Pigula decided to revisit the idea of developing a cardiac compression device that does not contact blood. After digging into the scientific literature, he came across a type of pneumatic artificial muscle called the McKibben air muscle, which was invented in the 1950s for orthotics and is made up of a pneumatic line, inner tubing, and an outer mesh. When pressurized, the strong, lightweight air muscles axially contract quickly and effectively. Pigula brought the idea to Conor Walsh, a soft-robotics engineer at Harvard University. The two ended up working on developing a soft robotics cardiac assist platform that incorporates McKibben actuators.

The resulting device has gone through multiple iterations and its design takes inspiration from the muscle layers of the heart, which simultaneously undergo twisting and compressive motions. For the study, the researchers investigated two different designs for their cardiac compression device. In one design, they developed pneumatic artificial muscles (PAMs) using a silicone-casting process—that is, they molded a silicone tubing, prepared an outer braided mesh, bonded the mesh to the tubing, inserted an air supply line into one end, and then sealed the ends. Using a multi-component reconfigurable three-dimensional printed mold, they then cast a cup-shaped silicone sleeve that fits around the heart; actuators were embedded into the matrix in a compressing layer and a twisting layer. The second design used PAMs created with a thermoplastic-forming process, which involved creating thermoplastic urethane balloon halves that were sealed together and trimmed, bonding an airline to the balloon neck and curing it with UV light, and then bonding a braided mesh over the bladder with a UV adhesive. They created a sleeve that can wrap around the heart by using a two-dimensional laminate process that selectively bonded thin silicone sheets between compressing and twisting actuator layers.

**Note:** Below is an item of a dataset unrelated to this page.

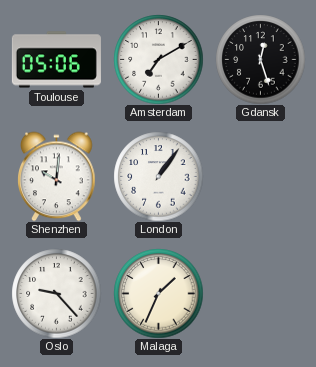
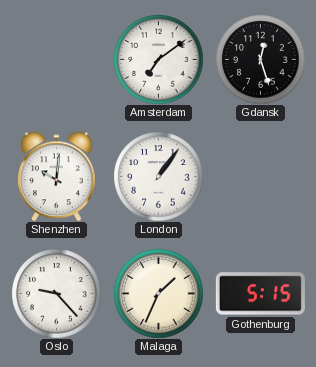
Toulouse: 05:06 -> none
Amsterdam: 7:10 -> 7:09
Gothenburg: none -> 5:15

Both sleeves are attached to the heart with an FDA-approved suction device; to reduce friction and minimize inflammation, the researchers used a nontoxic, biocompatible hydrogel between the device and the heart. The implant is tethered to an external pump, which can activate individual PAMS with air pressure, causing them to compress and twist the heart in synchrony with native heart motion. Pigula, Walsh, and their colleagues tested the device on six pigs. They induced acute heart failure in the pigs, which reduced their cardiac output to 45%. When the cardiac assist device was turned on, however, it brought the pigs’ cardiac output back up to 97%. “I think it demonstrates that there is value and potential in this concept,” Pigula says. “The gold standard or the money shot is being able to reestablish baseline cardiac output.”

Michael Moreno, a biomedical engineer at Texas A&M University, likes the device, adding that it follows a same philosophy and has various similarities with a device he once worked on and is continuing to be developed by CorInnova, Inc. “I personally hypothesized that re-kinesis therapy—cardiac-assist that is applied in a manner that restores normal, healthy cardiac motion—could lead to cardiac rehabilitation and recovery in some patients,” he says. “It would be good to see other innovations along these lines, to see patients of heart failure provided a therapy directed at recovery of lost cardiac function.”

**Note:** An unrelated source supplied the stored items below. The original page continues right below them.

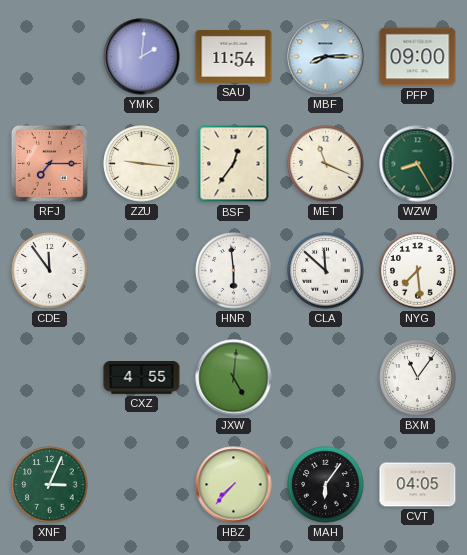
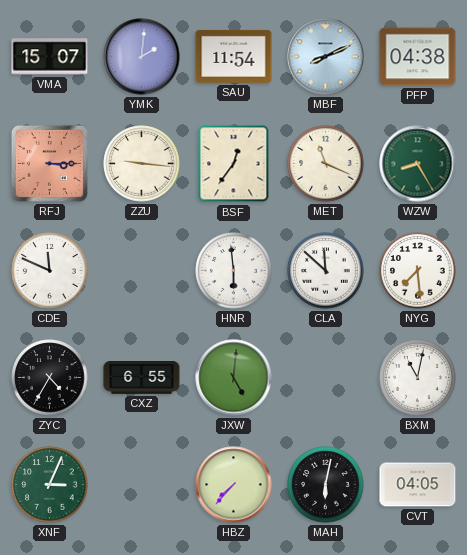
VMA: none -> 15:07
MBF: 8:15 -> 8:11
PFP: 09:00 -> 04:38
RFJ: 7:15 -> 3:15
CDE: 11:54 -> 11:49
ZYC: none -> 4:35
CXZ: 4:55 -> 6:55
BXM: 11:06 -> 11:02
MAH: 6:06 -> 6:02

Carnegie’s Trumble says the soft robotic sleeve has a sophisticated control mechanism and torsional component that makes its movement more “heart-like” and sets it apart from previous devices. “Overall, I think this approach to circulatory support holds significant promise as it avoids direct contact with the bloodstream, which, as the authors mention, is a major cause of embolic complications in current cardiac assist devices,” he says. But, he adds, the device in its current form still has notable limitations, such as percutaneous driveline that could be prone to infections and a tethered air compressor that raises quality-of-life issues.

Pigula says that the tethering issue is something the team is currently working on, as well as finding different ways to attach the soft robotic sleeve to the heart. Moving on, he would like to test the device on longer time frames in large animal models (probably sheep or cows), making sure it is suitable for chronic implantation.